TSA is a powerful and useful approach toward the goal of summarizing evidence and determining the required information size in meta-analyses (12, 37). To reduce the risk of a type I error and estimate whether further trials are needed, TSA is introduced to calculate the required information size for the meta-analysis with the adaptation of monitoring boundaries (38). However, the meta-analyses not reaching the required sample size are analyzed with trial sequential monitoring boundaries, which is similar to interim monitoring boundaries in a single trial (12, 17, 18, 39). Compared with the traditional meta-analysis techniques, TSA shows the potential to be more reliable. If the sufficient information size is not reached, false positive results are eliminated early due to random errors and repeated significance testing in meta-analyses (11, 12, 39). Furthermore, when reliable evidence is obtained, as demonstrated by TSA, researchers can stop implementation of further studies. Otherwise, it is necessary to reestimate the additional number of patients required to obtain reliable results in the meta-analyses, thereby guiding researchers in subsequent studies (40, 41).

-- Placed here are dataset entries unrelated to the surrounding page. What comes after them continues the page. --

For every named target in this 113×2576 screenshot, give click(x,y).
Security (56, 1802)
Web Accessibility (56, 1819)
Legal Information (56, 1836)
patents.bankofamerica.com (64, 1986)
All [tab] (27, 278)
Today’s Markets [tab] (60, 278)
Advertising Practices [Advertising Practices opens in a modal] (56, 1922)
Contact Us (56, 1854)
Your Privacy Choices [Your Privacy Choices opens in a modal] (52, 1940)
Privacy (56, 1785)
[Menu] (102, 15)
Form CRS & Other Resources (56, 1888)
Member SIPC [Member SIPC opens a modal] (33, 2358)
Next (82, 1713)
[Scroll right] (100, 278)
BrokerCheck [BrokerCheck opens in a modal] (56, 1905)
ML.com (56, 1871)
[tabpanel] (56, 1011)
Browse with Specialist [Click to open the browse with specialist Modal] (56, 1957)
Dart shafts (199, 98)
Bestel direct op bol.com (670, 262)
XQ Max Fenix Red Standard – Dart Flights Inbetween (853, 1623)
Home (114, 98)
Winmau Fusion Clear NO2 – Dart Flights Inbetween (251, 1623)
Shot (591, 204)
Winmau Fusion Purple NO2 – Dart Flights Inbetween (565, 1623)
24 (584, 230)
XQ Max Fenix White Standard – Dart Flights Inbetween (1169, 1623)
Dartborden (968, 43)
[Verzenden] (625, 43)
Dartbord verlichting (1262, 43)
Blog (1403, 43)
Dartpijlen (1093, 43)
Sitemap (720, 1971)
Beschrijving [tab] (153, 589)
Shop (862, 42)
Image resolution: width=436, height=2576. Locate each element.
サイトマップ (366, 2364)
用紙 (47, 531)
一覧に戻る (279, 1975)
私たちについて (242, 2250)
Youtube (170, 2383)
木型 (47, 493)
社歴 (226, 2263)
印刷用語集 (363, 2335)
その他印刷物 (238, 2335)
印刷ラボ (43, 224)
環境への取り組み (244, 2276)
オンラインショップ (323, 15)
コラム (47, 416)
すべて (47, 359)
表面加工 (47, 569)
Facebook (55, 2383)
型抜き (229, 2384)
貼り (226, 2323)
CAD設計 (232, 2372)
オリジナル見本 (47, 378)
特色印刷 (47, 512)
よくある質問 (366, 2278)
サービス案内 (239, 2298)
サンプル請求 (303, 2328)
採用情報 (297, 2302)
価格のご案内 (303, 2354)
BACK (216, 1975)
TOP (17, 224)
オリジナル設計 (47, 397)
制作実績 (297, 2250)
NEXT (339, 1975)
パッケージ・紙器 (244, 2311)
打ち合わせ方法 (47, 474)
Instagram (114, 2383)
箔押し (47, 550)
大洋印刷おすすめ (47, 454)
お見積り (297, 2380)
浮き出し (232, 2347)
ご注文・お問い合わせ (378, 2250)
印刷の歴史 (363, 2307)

In the present meta-analysis, the number of cases and controls included were not more than the required information size, which meant that our results might not be firm evidence of effect.
Notably, there were several limitations to this meta-analysis. Firstly, the controls were not uniformly defined, because some controls were hospital-based. Hence, nondifferential misclassification bias is possible. Secondly, all published studies were written in English. It is possible that some related, published or unpublished studies that might meet the inclusion criteria were missed. Thus, some inevitable publication bias might exist in the results of the meta-analyses, though the funnel plots as well as Egger's linear regression tests indicated no remarkable publication biases. What is more, in the subgroup analysis by ethnicity, the population of whites came from 3 continents – North America, Europe and the Middle East – which might cause a selection bias. Furthermore, we excluded any interactions among genes and environment such as NAT2, the influence of smoking and exposure to benzidine or any other carcinogens, and lacking the original data of the studies included limited our further evaluation of potential interactions. Additionally, additional studies about exploring the risk effects of this polymorphism with susceptibility to BCa need to be further validated in subsequent studies.
Conclusions
In summary, despite its limitations, the results of the present meta-analysis suggested that there was no association between the NAT1 polymorphism and the risk of BCa in the comparisons of individuals without NAT1*10 and with NAT1*10. Moreover, in the subgroup analysis, there were no obvious associations between the NAT1*10 allele and susceptibility to BCa. More importantly, our findings need to be further validated regarding whether being without the NAT1*10 allele could in the future be shown to be a potential etiology and marker for the risk of BCa.
Footnotes
Financial support: No grants or funding have been received for this study.
Conflict of interest: We declare that we have no conflict of interest.